Il est important pour nous de noter que le ministère chinois des Affaires étrangères a évalué la visite du Premier ministre Abe aux États-Unis et sa déclaration, ainsi que la mondialisation de l'alliance Japon-États-Unis, de manière relativement prudente et calme. En fait, avant sa visite aux États-Unis, le 22 avril, le Premier ministre Abe a assisté à la Conférence de Bandung, où il a tenu un sommet avec le président Xi Jinping et s'est mis d'accord sur la direction de l'amélioration des relations bilatérales. Le président Xi Jinping a également, dans son discours au Forum de Boao le 28 mars, présenté une vision de la construction d'une communauté économique d'ici 2020, incluant la Corée du Sud, la Chine, le Japon et les pays de l'ASEAN. La « Stratégie militaire de la Chine » publiée pour la première fois par le ministère chinois de la Défense le 26 mai peut être considérée comme une réponse à la « Stratégie de sécurité nationale » publiée par les États-Unis en février et aux « Lignes directrices 2015 » publiées conjointement par le Japon et les États-Unis. Cette stratégie militaire souligne que les États-Unis renforcent leurs alliances militaires dans la région et que les changements dans la politique de sécurité du Japon augmentent l'instabilité régionale, tout en annonçant l'expansion des rôles de l'armée de terre, de la marine, de l'armée de l'air et de la deuxième artillerie conformément au concept de « défense active ». Elle indique également la poursuite de relations militaires nouvelles (new model of military relations) avec les États-Unis et de la coopération militaire avec les pays voisins dans un esprit de « friendship, sincerity, reciprocity, inclusiveness » (amitié, sincérité, réciprocité, inclusion). Conformément à cette stratégie, la Chine poursuit déjà une coopération dans un contexte de concurrence par le biais de canaux de dialogue stratégique économique et de sécurité entre les États-Unis et la Chine, et des dialogues de travail sont en cours entre les autorités de défense pour établir un mécanisme de sécurité maritime avec le Japon. Pour une période considérable à venir, il est probable qu'un jeu de concurrence et de coopération se déroulera entre les principaux pays de la région Asie-Pacifique, tels que les États-Unis, la Chine et le Japon, afin d'assurer et de maintenir leur influence dans la région, tout en évitant une catastrophe mutuellement déterminante.

La coexistence d'un espace de concurrence et de coopération, plutôt qu'une confrontation ou un conflit unilatéral entre les principaux pays de la région, peut constituer une opportunité pour la diplomatie coréenne de réaliser ses intérêts nationaux. Il est impératif pour la diplomatie coréenne de se concentrer davantage sur l'élargissement du champ de la coopération multilatérale en matière de sécurité dans la région, dans les interstices de coopération restants entre les grandes puissances, et sur la formation d'un consensus international sur la voie à suivre pour résoudre le problème nord-coréen. ■


Les « Commentaires EAI sur le Japon » sont planifiés et publiés par des experts participant au Centre d'études japonaises de l'Institut d'études de l'Asie de l'Est (EAI). Ils fournissent une perspective et une analyse équilibrées sur les questions clés relatives au Japon et expriment des opinions pour le développement de politiques souhaitables. Veuillez citer la source lorsque vous citez ce contenu.

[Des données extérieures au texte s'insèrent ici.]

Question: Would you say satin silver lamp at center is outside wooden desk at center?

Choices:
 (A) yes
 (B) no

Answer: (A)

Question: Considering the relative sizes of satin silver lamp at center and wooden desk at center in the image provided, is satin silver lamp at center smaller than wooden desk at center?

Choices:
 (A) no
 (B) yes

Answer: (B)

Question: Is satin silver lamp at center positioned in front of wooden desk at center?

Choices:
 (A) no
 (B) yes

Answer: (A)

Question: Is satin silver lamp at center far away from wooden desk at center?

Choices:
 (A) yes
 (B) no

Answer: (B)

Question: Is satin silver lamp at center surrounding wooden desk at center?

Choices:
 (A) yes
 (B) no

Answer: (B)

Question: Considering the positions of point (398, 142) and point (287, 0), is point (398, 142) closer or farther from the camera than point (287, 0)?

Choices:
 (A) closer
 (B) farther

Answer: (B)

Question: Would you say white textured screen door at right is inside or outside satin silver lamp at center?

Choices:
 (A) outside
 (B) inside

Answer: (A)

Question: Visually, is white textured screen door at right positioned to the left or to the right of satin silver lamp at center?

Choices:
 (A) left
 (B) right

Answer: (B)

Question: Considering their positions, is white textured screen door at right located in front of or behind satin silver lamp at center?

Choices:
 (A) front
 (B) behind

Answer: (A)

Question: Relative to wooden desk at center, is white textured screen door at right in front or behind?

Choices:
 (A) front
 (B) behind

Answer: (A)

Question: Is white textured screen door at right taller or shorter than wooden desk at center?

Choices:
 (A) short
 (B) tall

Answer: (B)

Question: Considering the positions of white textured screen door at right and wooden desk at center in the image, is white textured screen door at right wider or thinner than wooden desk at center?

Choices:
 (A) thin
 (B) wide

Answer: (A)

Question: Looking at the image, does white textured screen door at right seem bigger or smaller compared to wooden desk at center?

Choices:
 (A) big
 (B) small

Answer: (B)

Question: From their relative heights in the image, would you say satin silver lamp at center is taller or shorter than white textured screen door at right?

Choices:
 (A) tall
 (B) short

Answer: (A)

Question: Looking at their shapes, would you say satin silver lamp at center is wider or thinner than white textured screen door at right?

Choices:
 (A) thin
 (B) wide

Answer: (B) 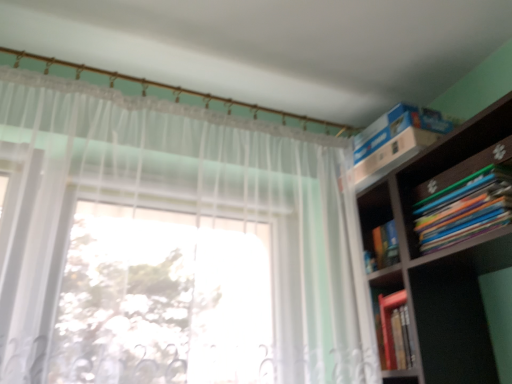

L'EAI est un institut de recherche indépendant, sans lien avec aucun intérêt partisan. Les affirmations et opinions exprimées dans les rapports, revues et monographies publiés par l'EAI ne sont pas celles de l'EAI et représentent uniquement les vues de leurs auteurs respectifs.

*Ce texte est une traduction par IA d'un original rédigé en coréen. Certaines traductions ou nuances peuvent être inexactes.